How we read research, talk about uncertainty, and disclose relationships.
Sources we lean on
Our default sources are major dietary guidelines (US Dietary Guidelines for Americans, EFSA, NICE), large clinical society position statements (ACSM, ISSN, ADA, AHA, ESC), Cochrane reviews, and primary trials in peer-reviewed journals. We treat blog posts, podcasts, and white papers as starting points for further reading, not as evidence.
How we read a study
- We prioritise pre-registered randomised controlled trials and high-quality cohorts over mechanistic claims and animal studies.
- We weigh effect size, not just statistical significance. A statistically significant 1% improvement in a biomarker rarely matters in real life.
- We note who funded the work.
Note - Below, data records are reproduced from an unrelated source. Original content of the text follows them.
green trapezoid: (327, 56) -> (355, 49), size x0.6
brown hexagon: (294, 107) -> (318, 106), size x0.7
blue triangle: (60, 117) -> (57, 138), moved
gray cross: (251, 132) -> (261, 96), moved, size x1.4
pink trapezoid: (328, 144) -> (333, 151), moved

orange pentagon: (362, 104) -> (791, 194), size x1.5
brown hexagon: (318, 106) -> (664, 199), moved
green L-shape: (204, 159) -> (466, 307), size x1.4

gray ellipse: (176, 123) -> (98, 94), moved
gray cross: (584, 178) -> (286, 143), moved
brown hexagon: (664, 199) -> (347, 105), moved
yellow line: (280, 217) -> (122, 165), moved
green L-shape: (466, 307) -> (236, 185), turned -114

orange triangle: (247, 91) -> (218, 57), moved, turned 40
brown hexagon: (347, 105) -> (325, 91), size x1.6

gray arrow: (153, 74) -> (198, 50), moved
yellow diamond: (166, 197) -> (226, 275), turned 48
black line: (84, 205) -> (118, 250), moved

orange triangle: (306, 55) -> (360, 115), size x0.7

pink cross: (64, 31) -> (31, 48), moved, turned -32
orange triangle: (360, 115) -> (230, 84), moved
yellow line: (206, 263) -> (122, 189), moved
Industry funding is not disqualifying, but it is part of the context.
- We read the methods section before the abstract.
How we talk about uncertainty
Most of nutrition science sits in a band between “clearly established” and “contested.” When we summarise a topic, we try to communicate where on that band a particular claim sits. If a guideline body says one thing and a recent meta-analysis says another, we name both. If a finding is widely reported but rests on a single underpowered study, we say that.
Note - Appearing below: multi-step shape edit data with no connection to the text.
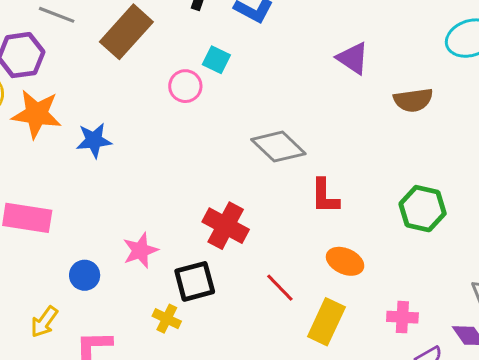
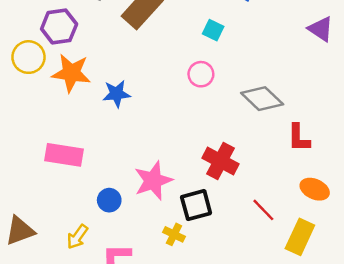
pink circle: (185, 86) -> (201, 74), moved
pink star: (140, 250) -> (153, 181), size x1.4

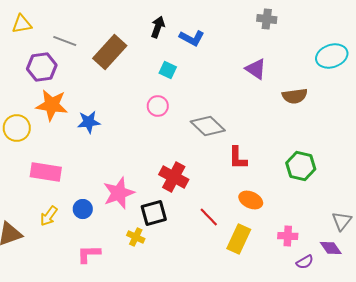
yellow circle: (28, 57) -> (17, 128), moved
yellow arrow: (77, 237) -> (49, 216), moved

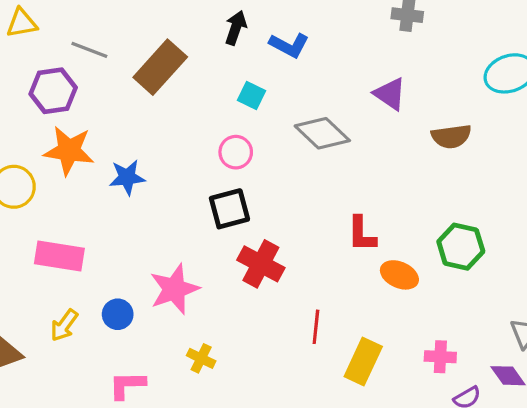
gray diamond: (208, 126) -> (322, 133), moved
orange ellipse: (251, 200) -> (399, 275), moved
black square: (154, 213) -> (229, 209), moved
red line: (209, 217) -> (316, 327), turned 50

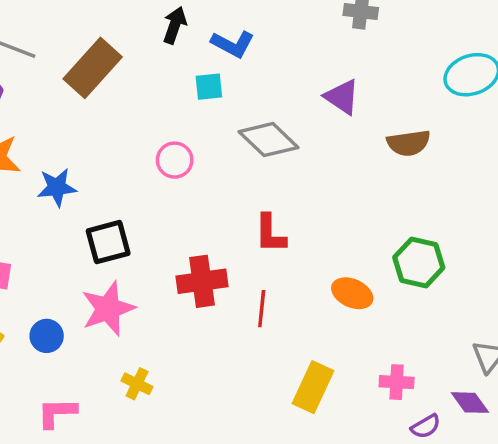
cyan square: (251, 95) -> (209, 87), moved, turned -32
black square: (229, 209) -> (108, 242), moved
red L-shape: (362, 234) -> (270, 233), moved
red cross: (261, 264) -> (202, 281), turned -36
red line: (316, 327) -> (262, 309), moved

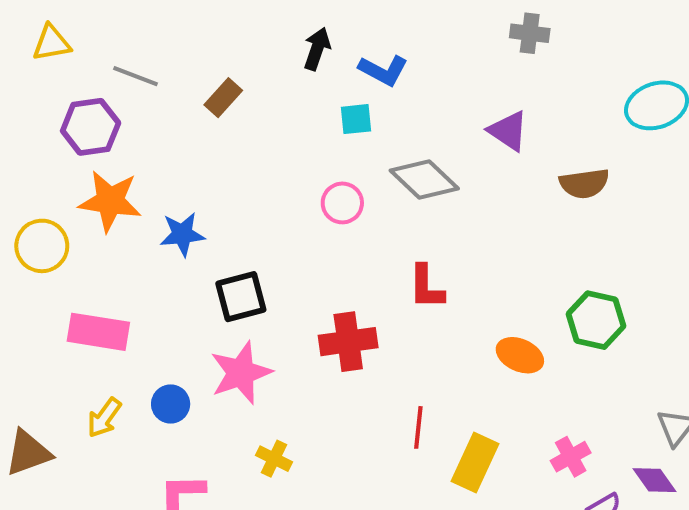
brown rectangle: (93, 68) -> (223, 98), size x0.6
pink circle: (175, 160) -> (342, 203), moved
red line: (262, 309) -> (418, 427), moved
pink cross: (397, 382) -> (571, 457), turned -32

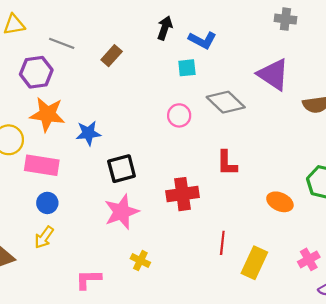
purple triangle: (508, 131) -> (273, 74), size x1.4
pink rectangle: (98, 332) -> (42, 165), moved
blue circle: (171, 404) -> (47, 203), moved

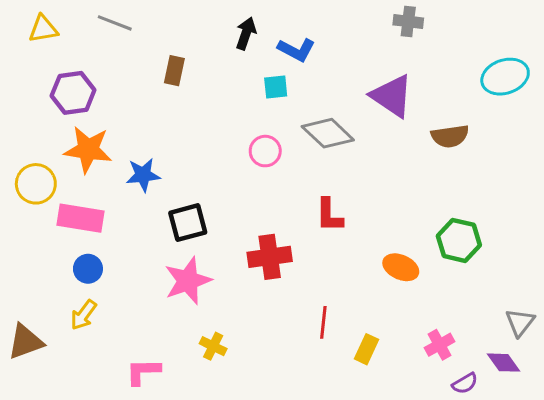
gray line: (62, 43) -> (115, 23), moved
brown rectangle: (112, 56) -> (174, 71), turned -30
yellow rectangle: (254, 263) -> (367, 349), size x0.7

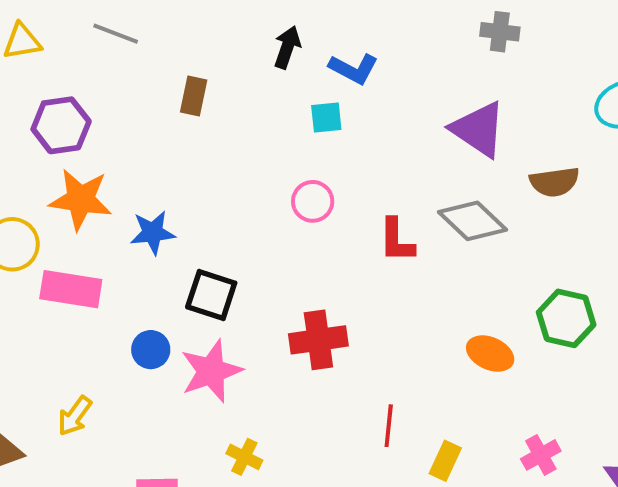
gray diamond: (328, 133) -> (473, 221), moved
red L-shape: (329, 215) -> (396, 240), moved
black square: (188, 223) -> (211, 295), turned 33
blue circle: (88, 269) -> (151, 350), moved

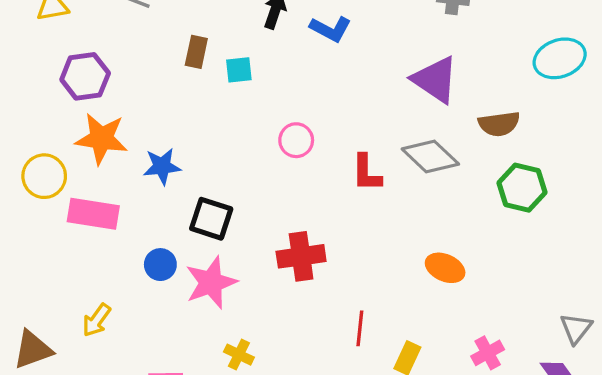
cyan square: (326, 118) -> (239, 70), moved
green hexagon: (566, 318) -> (522, 188), moved

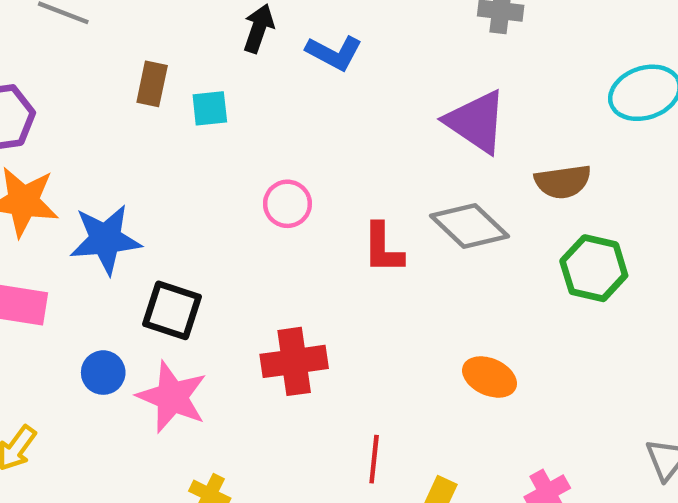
blue star: (162, 166) -> (105, 239), size x1.4
pink star: (211, 283) -> (172, 397), turned -30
How we cover digital health tools
When we write about nutrition-tracking apps, AI food recognition, sleep trackers, or other digital health products, our default stance is descriptive rather than ranked. The category contains many products of broadly similar quality whose differences are mostly about design philosophy and which trade-offs they make. We point to academic benchmarks (e.g. published comparisons of AI dietary assessment systems) when readers want a head-to-head accuracy figure, rather than producing one ourselves under conditions we cannot fully control.
Corrections policy
We correct in place. Material corrections are logged at the foot of the article and dated. If a correction changes our description of a topic, we surface it on the homepage for a week.
Medical disclaimer
Articles are written for general informational purposes only and are not medical advice. Talk to a qualified clinician for any clinical decision.